**EXERCISE DESCRIPTION:** The task calls for the count of lines containing "Contact" in these records, given as a number with no other words.

◆ ◆ ◆ ◆ ◆ ◆ ◆

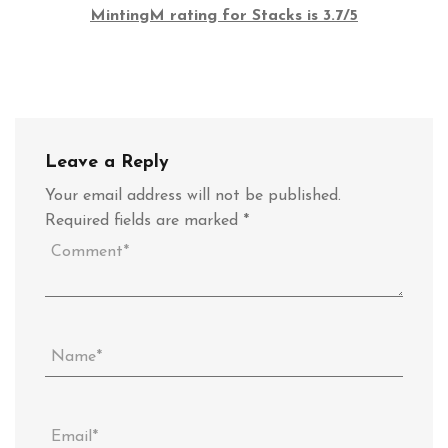
MintingM rating for Stacks is 3.7/5
Leave a Reply
Your email address will not be published.
Required fields are marked
*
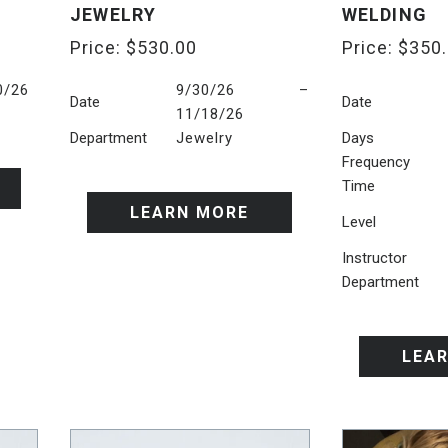
JEWELRY
WELDING
Price:
$
530.00
Price:
$
350
0/26
9/30/26 –
Date
Date
11/18/26
Department
Jewelry
Days
Frequency
Time
LEARN MORE
Level
Instructor
Department
LEA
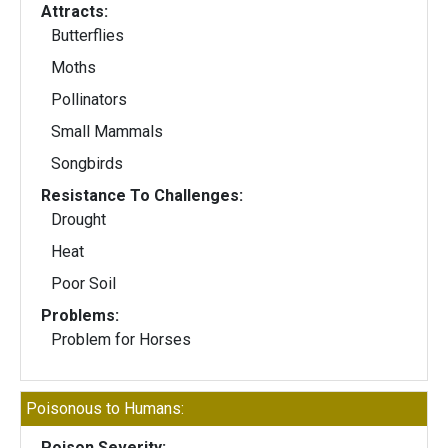
Attracts:
Butterflies
Moths
Pollinators
Small Mammals
Songbirds
Resistance To Challenges:
Drought
Heat
Poor Soil
Problems:
Problem for Horses
Poisonous to Humans:
Poison Severity:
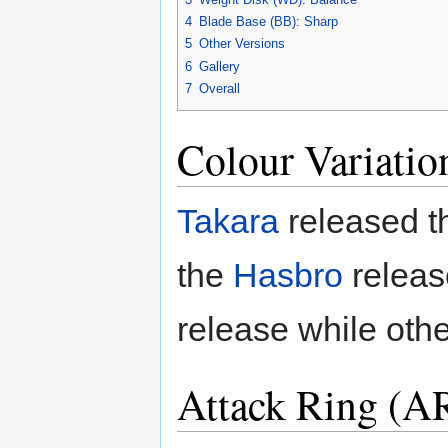
4
Blade Base (BB): Sharp
5
Other Versions
6
Gallery
7
Overall
Colour Variatio
Takara
released th
the
Hasbro
releas
release while oth
Attack Ring (AR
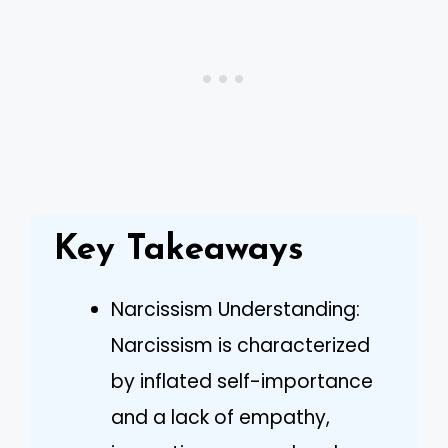
Key Takeaways
Narcissism Understanding:
Narcissism is characterized
by inflated self-importance
and a lack of empathy,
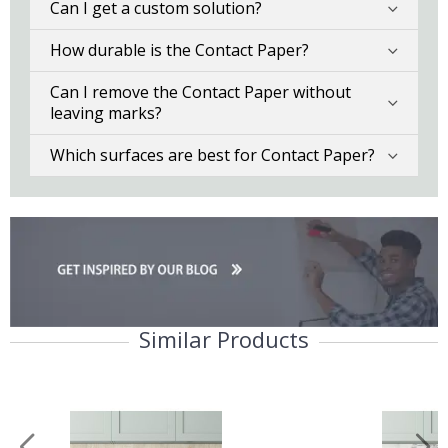
Can I get a custom solution?
How durable is the Contact Paper?
Can I remove the Contact Paper without
leaving marks?
Which surfaces are best for Contact Paper?
Similar Products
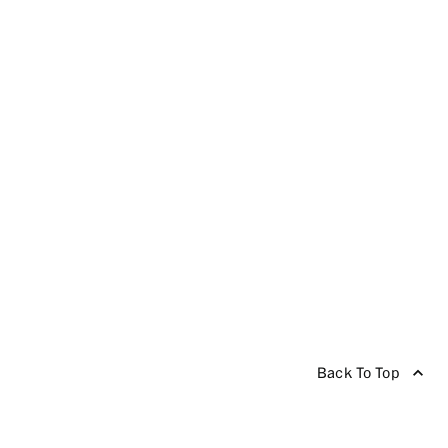
Back To Top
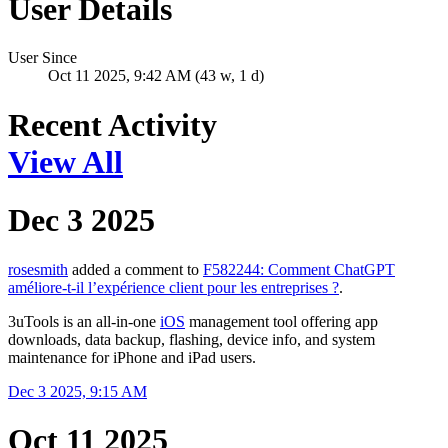
User Details
User Since
Oct 11 2025, 9:42 AM (43 w, 1 d)
Recent Activity
View All
Dec 3 2025
rosesmith
added a comment to
F582244: Comment ChatGPT
améliore-t-il l’expérience client pour les entreprises ?
.
3uTools is an all-in-one
iOS
management tool offering app
downloads, data backup, flashing, device info, and system
maintenance for iPhone and iPad users.
Dec 3 2025, 9:15 AM
Oct 11 2025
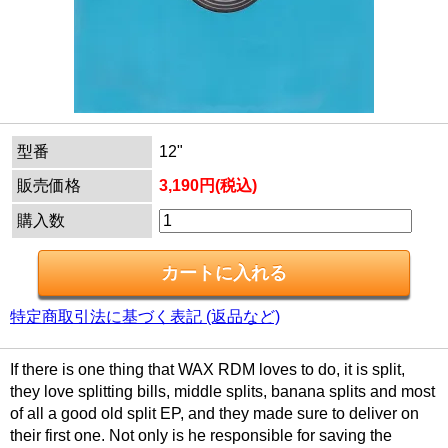
型番
12"
販売価格
3,190円(税込)
購入数
特定商取引法に基づく表記 (返品など)
If there is one thing that WAX RDM loves to do, it is split,
they love splitting bills, middle splits, banana splits and most
of all a good old split EP, and they made sure to deliver on
their first one. Not only is he responsible for saving the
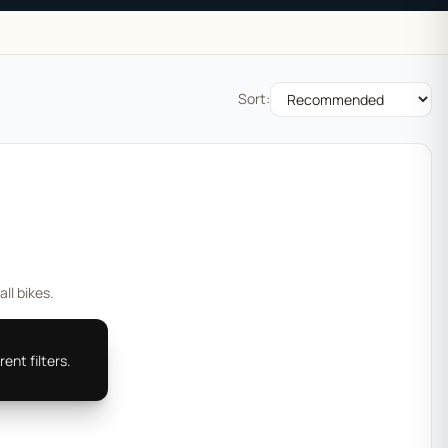
Sort:
all bikes.
ent filters.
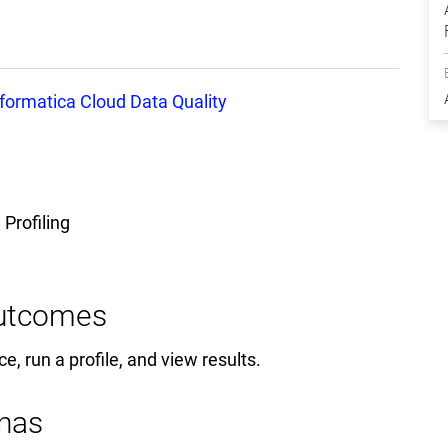
nformatica Cloud Data Quality
 Profiling
Outcomes
ce, run a profile, and view results.
nas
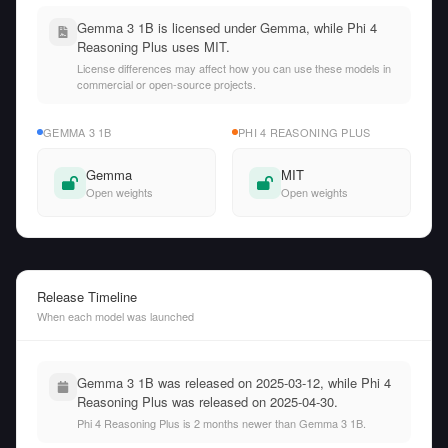
Gemma 3 1B is licensed under Gemma, while Phi 4
Reasoning Plus uses MIT.
License differences may affect how you can use these models in
commercial or open-source projects.
GEMMA 3 1B
PHI 4 REASONING PLUS
Gemma
MIT
Open weights
Open weights
Release Timeline
When each model was launched
Gemma 3 1B was released on 2025-03-12, while Phi 4
Reasoning Plus was released on 2025-04-30.
Phi 4 Reasoning Plus is 2 months newer than Gemma 3 1B.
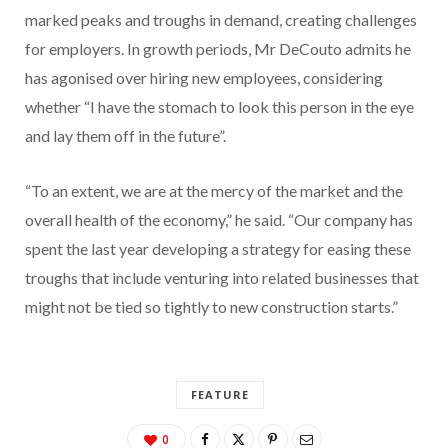
marked peaks and troughs in demand, creating challenges
for employers. In growth periods, Mr DeCouto admits he
has agonised over hiring new employees, considering
whether “I have the stomach to look this person in the eye
and lay them off in the future”.
“To an extent, we are at the mercy of the market and the
overall health of the economy,” he said. “Our company has
spent the last year developing a strategy for easing these
troughs that include venturing into related businesses that
might not be tied so tightly to new construction starts.”
FEATURE
0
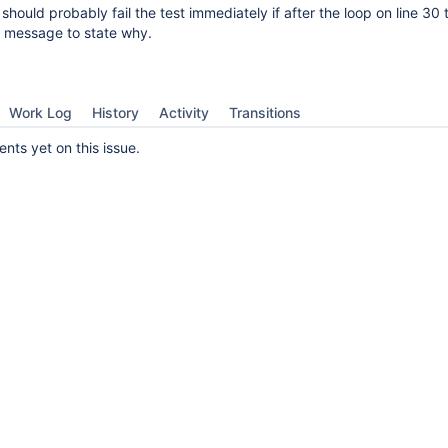
 should probably fail the test immediately if after the loop on line 30 
a message to state why.
Work Log
History
Activity
Transitions
ts yet on this issue.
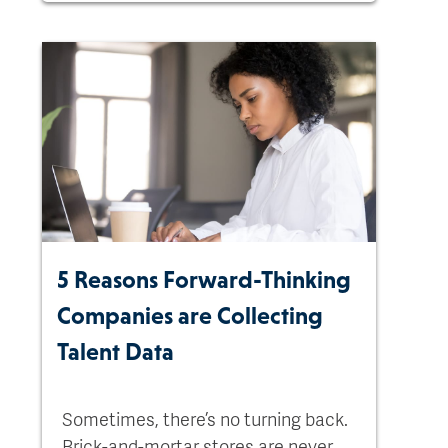
5 Reasons Forward-Thinking
Companies are Collecting
Talent Data
Sometimes, there’s no turning back.
Brick-and-mortar stores are never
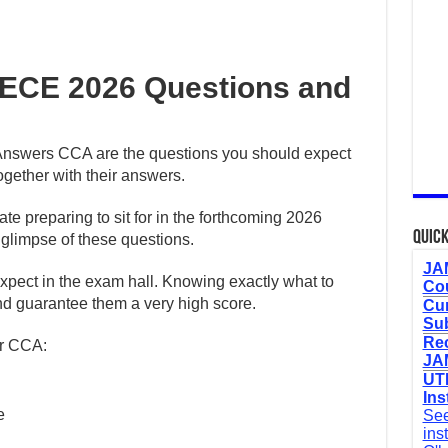
ECE 2026 Questions and
nswers CCA are the questions you should expect
gether with their answers.
date preparing to sit for in the forthcoming 2026
Quick
limpse of these questions.
JAM
expect in the exam hall. Knowing exactly what to
Cou
and guarantee them a very high score.
Cur
Sub
Re
er CCA:
JAM
UTM
Ins
e
See
ins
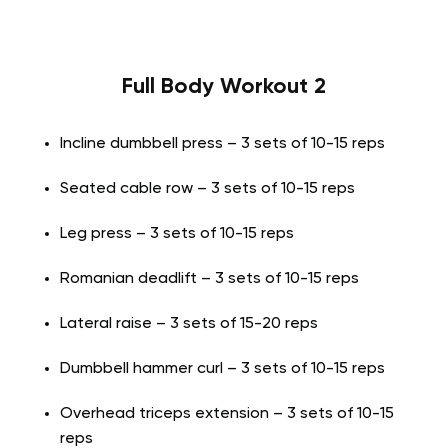
Full Body Workout 2
Incline dumbbell press – 3 sets of 10-15 reps
Seated cable row – 3 sets of 10-15 reps
Leg press – 3 sets of 10-15 reps
Romanian deadlift – 3 sets of 10-15 reps
Lateral raise – 3 sets of 15-20 reps
Dumbbell hammer curl – 3 sets of 10-15 reps
Overhead triceps extension – 3 sets of 10-15
reps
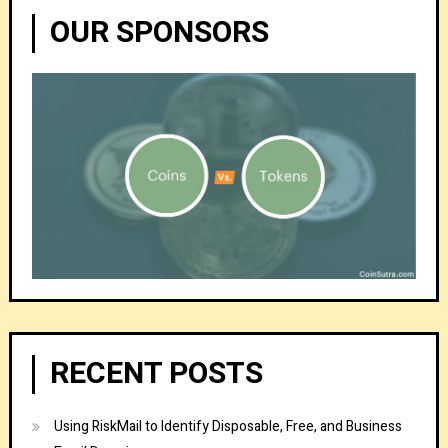
OUR SPONSORS
RECENT POSTS
Using RiskMail to Identify Disposable, Free, and Business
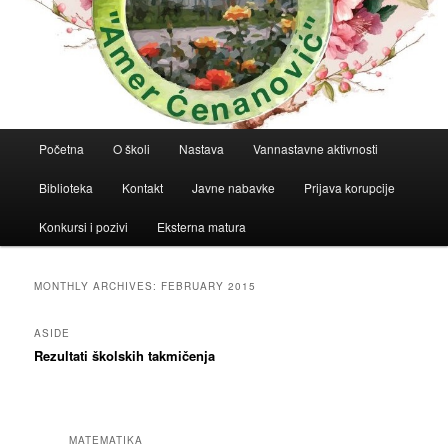
Main
Početna
O školi
Nastava
Vannastavne aktivnosti
menu
Biblioteka
Kontakt
Javne nabavke
Prijava korupcije
Konkursi i pozivi
Eksterna matura
MONTHLY ARCHIVES:
FEBRUARY 2015
ASIDE
Rezultati školskih takmičenja
MATEMATIKA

◆ ◆ ◆ ◆ ◆ ◆ ◆

**WRITTEN SOLUTION:** 3